There is good reason to call attention to women’s vision. The Lancet Global Health Commission on Global Eye Health: Vision Beyond 2020, is an analysis of vision and eye health research done in the past 20 years. One of many findings was that women are at higher risk for vision impairment and blindness than men yet are less likely to receive treatment. The numbers showed that there are more women than men living with blindness, and moderate and severe vision impairment (MSVI) in all regions of the world. And projections suggest that the proportion of women with vision loss will increase.
The Society for Women’s Health Research (SWHR) shares statistics for the United States. Twenty-six percent more women than men over the age of 12 have uncorrected visual impairment due to refractive error. Two times more women than men over the age of 50 have dry eye disease (influenced by hormonal changes during menopause). Sixty-five percent of individuals with age-related macular degeneration are women. Sixty-one percent of individuals with cataract are women. Sixty-seven percent of individuals with glaucoma are women. And thyroid eye disease (TED) is five to six times more common in women than men. What’s more, a Prevent Blindness survey revealed that most people were misinformed about women’s vision, and many individuals, especially women, were also unaware that there are gender-specific symptoms and risks associated with vision health.

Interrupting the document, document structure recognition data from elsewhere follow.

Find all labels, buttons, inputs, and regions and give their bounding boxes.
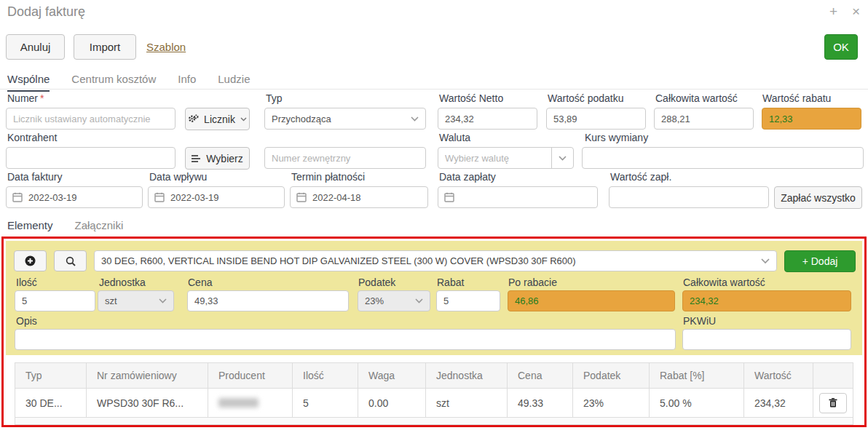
data-zaplaty-label: Data zapłaty [439, 171, 496, 183]
table-row: 30 DE... WPSD30 30F R6... 5 0.00 szt 49.… [15, 389, 853, 418]
anuluj-button[interactable]: Anuluj [6, 34, 65, 60]
kurs-wymiany-input[interactable] [582, 147, 864, 169]
trash-icon [829, 398, 837, 408]
elements-section: 30 DEG, R600, VERTICAL INSIDE BEND HOT D… [1, 237, 867, 427]
jednostka-label: Jednostka [99, 277, 146, 288]
dodaj-button[interactable]: + Dodaj [784, 250, 856, 272]
col-nr-zamowieniowy: Nr zamówieniowy [87, 363, 208, 388]
licznik-button[interactable]: Licznik [185, 108, 250, 130]
opis-label: Opis [16, 315, 37, 327]
chevron-down-icon [159, 298, 167, 303]
ilosc-label: Ilość [16, 277, 37, 288]
po-rabacie-input [508, 290, 675, 311]
product-select[interactable]: 30 DEG, R600, VERTICAL INSIDE BEND HOT D… [94, 250, 777, 271]
ilosc-input[interactable] [15, 290, 95, 311]
col-podatek: Podatek [573, 363, 650, 388]
cell-cena: 49.33 [508, 389, 573, 417]
import-button[interactable]: Import [74, 34, 136, 60]
rabat-input[interactable] [436, 290, 500, 311]
ok-button[interactable]: OK [824, 34, 858, 60]
cell-producent [208, 389, 293, 417]
wybierz-button[interactable]: Wybierz [185, 147, 250, 170]
rabat-label: Rabat [437, 277, 464, 288]
col-typ: Typ [15, 363, 87, 388]
calendar-icon [438, 192, 460, 202]
col-ilosc: Ilość [293, 363, 358, 388]
termin-platnosci-input[interactable]: 2022-04-18 [290, 186, 428, 208]
wartosc-rabatu-label: Wartość rabatu [762, 92, 831, 104]
data-faktury-input[interactable]: 2022-03-19 [6, 186, 143, 208]
kontrahent-input[interactable] [6, 147, 175, 169]
cell-ilosc: 5 [293, 389, 358, 417]
plus-circle-icon [25, 255, 36, 266]
chevron-down-icon [411, 116, 419, 122]
col-rabat: Rabat [%] [650, 363, 744, 388]
col-cena: Cena [508, 363, 573, 388]
wartosc-netto-input[interactable] [438, 108, 537, 130]
cell-wartosc: 234,32 [744, 389, 813, 417]
cell-jednostka: szt [426, 389, 508, 417]
gears-icon [188, 114, 199, 124]
producent-redacted [218, 398, 259, 408]
cena-label: Cena [188, 277, 212, 288]
required-asterisk: * [40, 92, 44, 104]
waluta-select[interactable]: Wybierz walutę [438, 147, 574, 169]
calendar-icon [291, 192, 312, 202]
wartosc-podatku-label: Wartość podatku [548, 92, 624, 104]
tabs-divider [0, 89, 868, 90]
col-producent: Producent [208, 363, 293, 388]
close-icon[interactable]: × [852, 4, 860, 19]
table-footer [15, 418, 853, 425]
tab-elementy[interactable]: Elementy [7, 219, 53, 238]
cell-nr-zamowieniowy: WPSD30 30F R6... [87, 389, 208, 417]
jednostka-select[interactable]: szt [98, 290, 174, 311]
col-jednostka: Jednostka [426, 363, 508, 388]
wartosc-podatku-input[interactable] [546, 108, 646, 130]
wartosc-rabatu-input [762, 108, 861, 130]
opis-input[interactable] [15, 329, 676, 350]
data-zaplaty-input[interactable] [438, 186, 598, 208]
cell-typ: 30 DE... [15, 389, 87, 417]
pkwiu-input[interactable] [682, 329, 851, 350]
cell-waga: 0.00 [358, 389, 426, 417]
cena-input[interactable] [187, 290, 349, 311]
cell-podatek: 23% [573, 389, 650, 417]
add-item-button[interactable] [14, 250, 47, 271]
search-item-button[interactable] [54, 250, 87, 271]
szablon-link[interactable]: Szablon [146, 41, 186, 53]
elements-tabs: Elementy Załączniki [7, 219, 123, 238]
chevron-down-icon [551, 148, 573, 168]
calkowita-wartosc-input[interactable] [654, 108, 754, 130]
kurs-wymiany-label: Kurs wymiany [585, 132, 648, 143]
calendar-icon [7, 192, 28, 202]
chevron-down-icon [415, 298, 423, 303]
numer-zewnetrzny-input[interactable] [264, 147, 426, 169]
chevron-down-icon [240, 117, 247, 122]
kontrahent-label: Kontrahent [7, 132, 58, 143]
search-icon [66, 256, 76, 266]
items-table: Typ Nr zamówieniowy Producent Ilość Waga… [15, 362, 853, 425]
typ-select[interactable]: Przychodząca [264, 108, 426, 130]
add-invoice-dialog: Dodaj fakturę + × Anuluj Import Szablon … [0, 0, 868, 441]
waluta-label: Waluta [439, 132, 470, 143]
data-wplywu-input[interactable]: 2022-03-19 [148, 186, 285, 208]
tab-zalaczniki[interactable]: Załączniki [75, 219, 124, 238]
termin-platnosci-label: Termin płatności [291, 171, 365, 183]
wartosc-zapl-input[interactable] [609, 186, 769, 208]
plus-icon[interactable]: + [829, 4, 837, 19]
podatek-select[interactable]: 23% [358, 290, 430, 311]
pkwiu-label: PKWiU [683, 315, 716, 327]
typ-label: Typ [266, 92, 283, 104]
delete-row-button[interactable] [819, 393, 847, 413]
page-title: Dodaj fakturę [7, 4, 85, 20]
calkowita-wartosc-entry-label: Całkowita wartość [683, 277, 765, 288]
col-wartosc: Wartość [744, 363, 813, 388]
calkowita-wartosc-entry-input [682, 290, 851, 311]
numer-input[interactable] [6, 108, 175, 130]
cell-actions [813, 389, 853, 417]
zaplac-wszystko-button[interactable]: Zapłać wszystko [774, 186, 862, 209]
list-icon [192, 154, 201, 163]
podatek-label: Podatek [358, 277, 395, 288]
cell-rabat: 5.00 % [650, 389, 744, 417]
items-table-header: Typ Nr zamówieniowy Producent Ilość Waga… [15, 362, 853, 389]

Why the disparity? The Lancet cites women living longer than men as one reason, but worldwide, women have reduced access to eyecare and health care coverage. They also note that services often aim to deliver 50 percent of services to women to be equitable. However, when there are more women than men with vision loss, 50 percent doesn’t relate to the number of women in need of care. When we know that vision loss has a profound impact on overall health, well-being, social inclusion, education, quality of life and economy, and more than 90 percent of people with vision impairment have a preventable or treatable cause, the solution is to raise awareness of vision care inequality and take action.
While improving women’s vision health care on a global level is daunting, we can begin in our own corner of the world. We can help women get one step ahead through education and information. Use social media to share tips to help women protect their vision. Host a vision care education event at your office, and perhaps tie it in with a trunk show. Use your imagination to get the word out and be the change.